Content starts

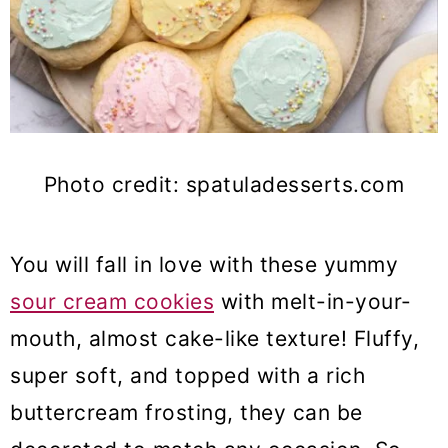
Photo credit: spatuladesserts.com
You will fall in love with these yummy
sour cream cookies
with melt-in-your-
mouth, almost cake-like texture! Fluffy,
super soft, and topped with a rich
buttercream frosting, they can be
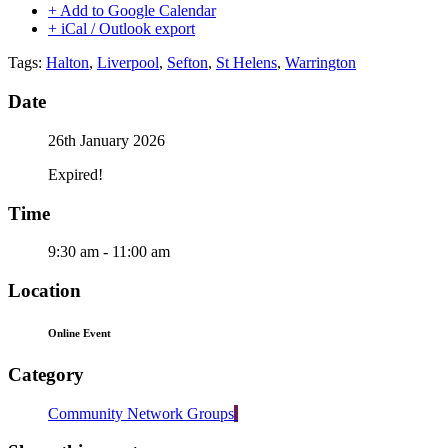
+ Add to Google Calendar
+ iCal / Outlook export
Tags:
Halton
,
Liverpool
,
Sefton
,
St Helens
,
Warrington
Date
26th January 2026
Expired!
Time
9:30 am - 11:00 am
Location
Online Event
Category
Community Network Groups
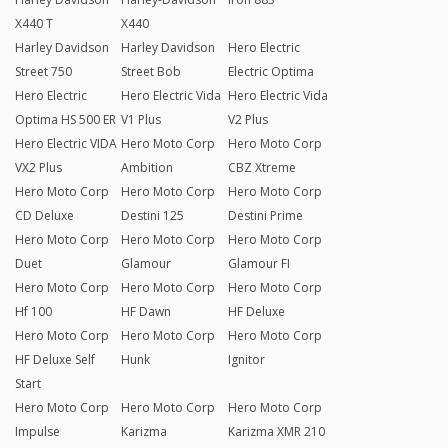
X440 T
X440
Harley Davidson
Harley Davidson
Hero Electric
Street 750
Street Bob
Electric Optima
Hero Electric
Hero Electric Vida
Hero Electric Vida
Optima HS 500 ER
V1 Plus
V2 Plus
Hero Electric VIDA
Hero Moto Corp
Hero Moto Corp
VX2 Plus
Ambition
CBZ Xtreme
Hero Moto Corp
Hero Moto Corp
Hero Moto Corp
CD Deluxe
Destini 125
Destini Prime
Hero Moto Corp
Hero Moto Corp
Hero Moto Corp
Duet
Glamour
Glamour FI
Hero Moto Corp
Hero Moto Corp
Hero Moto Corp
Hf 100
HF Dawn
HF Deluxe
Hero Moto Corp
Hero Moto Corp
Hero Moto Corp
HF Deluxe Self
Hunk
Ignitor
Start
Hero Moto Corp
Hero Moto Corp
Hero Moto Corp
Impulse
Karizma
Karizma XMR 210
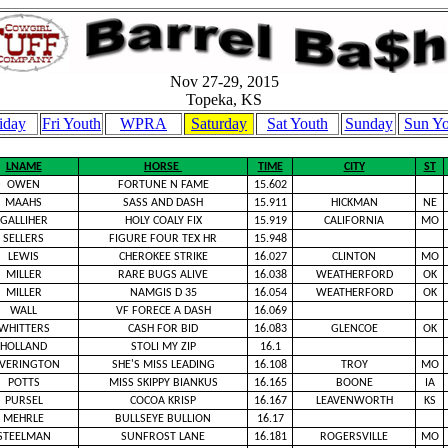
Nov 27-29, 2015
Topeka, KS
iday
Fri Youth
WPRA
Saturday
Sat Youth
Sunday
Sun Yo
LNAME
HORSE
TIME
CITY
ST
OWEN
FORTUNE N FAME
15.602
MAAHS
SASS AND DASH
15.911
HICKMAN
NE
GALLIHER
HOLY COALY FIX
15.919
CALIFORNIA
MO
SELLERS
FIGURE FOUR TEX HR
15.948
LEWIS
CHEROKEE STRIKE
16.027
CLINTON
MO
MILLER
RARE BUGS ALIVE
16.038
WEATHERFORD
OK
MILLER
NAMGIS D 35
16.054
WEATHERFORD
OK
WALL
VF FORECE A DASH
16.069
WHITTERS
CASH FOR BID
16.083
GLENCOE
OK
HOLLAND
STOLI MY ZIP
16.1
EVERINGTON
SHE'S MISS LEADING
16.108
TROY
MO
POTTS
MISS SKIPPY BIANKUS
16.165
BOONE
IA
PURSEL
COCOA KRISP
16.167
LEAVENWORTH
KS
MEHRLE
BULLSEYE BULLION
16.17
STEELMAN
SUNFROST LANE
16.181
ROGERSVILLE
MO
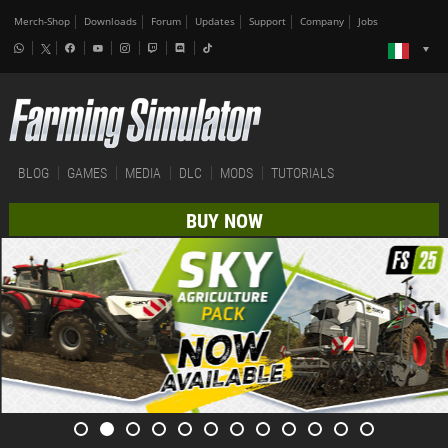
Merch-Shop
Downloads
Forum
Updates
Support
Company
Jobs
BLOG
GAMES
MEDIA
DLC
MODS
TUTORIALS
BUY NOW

Content ends
Content starts

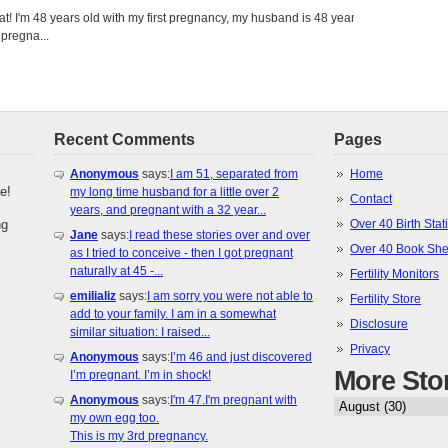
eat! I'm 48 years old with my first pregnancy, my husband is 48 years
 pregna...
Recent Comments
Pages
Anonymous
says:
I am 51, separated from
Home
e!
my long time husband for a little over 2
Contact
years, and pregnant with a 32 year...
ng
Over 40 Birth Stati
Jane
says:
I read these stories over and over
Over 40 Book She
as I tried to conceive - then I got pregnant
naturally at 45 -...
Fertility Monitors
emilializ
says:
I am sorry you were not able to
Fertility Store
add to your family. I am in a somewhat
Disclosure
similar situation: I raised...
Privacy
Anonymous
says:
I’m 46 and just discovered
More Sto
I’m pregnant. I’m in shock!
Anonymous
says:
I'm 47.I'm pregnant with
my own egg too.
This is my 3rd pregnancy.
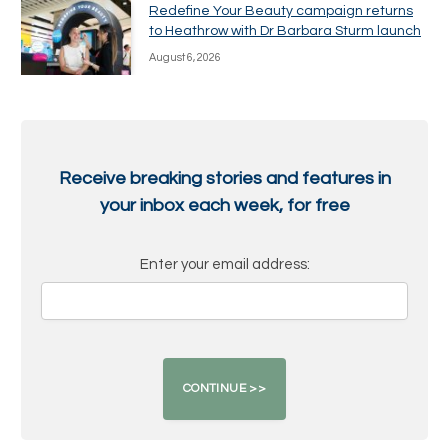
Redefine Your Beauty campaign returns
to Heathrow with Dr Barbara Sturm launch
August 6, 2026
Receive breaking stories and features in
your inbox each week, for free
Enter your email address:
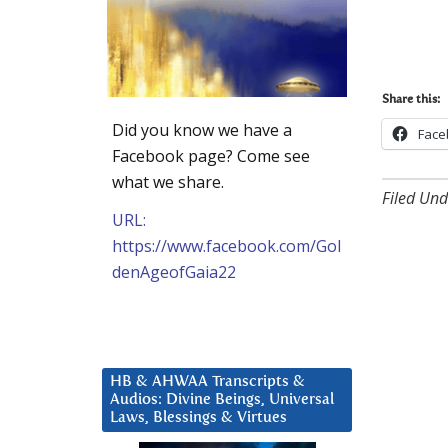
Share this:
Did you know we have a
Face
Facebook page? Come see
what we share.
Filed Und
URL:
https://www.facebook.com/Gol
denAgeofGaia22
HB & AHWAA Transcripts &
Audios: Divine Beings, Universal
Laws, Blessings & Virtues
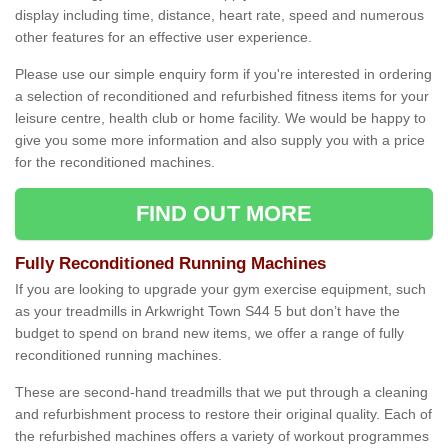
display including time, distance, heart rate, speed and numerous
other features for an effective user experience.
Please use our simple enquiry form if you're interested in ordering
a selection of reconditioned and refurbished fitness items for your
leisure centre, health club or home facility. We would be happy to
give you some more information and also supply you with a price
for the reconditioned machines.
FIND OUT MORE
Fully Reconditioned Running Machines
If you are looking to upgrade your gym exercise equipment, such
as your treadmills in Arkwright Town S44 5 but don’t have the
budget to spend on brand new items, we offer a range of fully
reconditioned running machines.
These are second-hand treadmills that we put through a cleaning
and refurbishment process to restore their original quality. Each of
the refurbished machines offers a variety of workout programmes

Content ends

__TRY IT__:
Above are some records. Copy each of their lines that holds the string "stories".

__SOLUTION BELOW__:
I read these stories over and over
Receive breaking stories and features in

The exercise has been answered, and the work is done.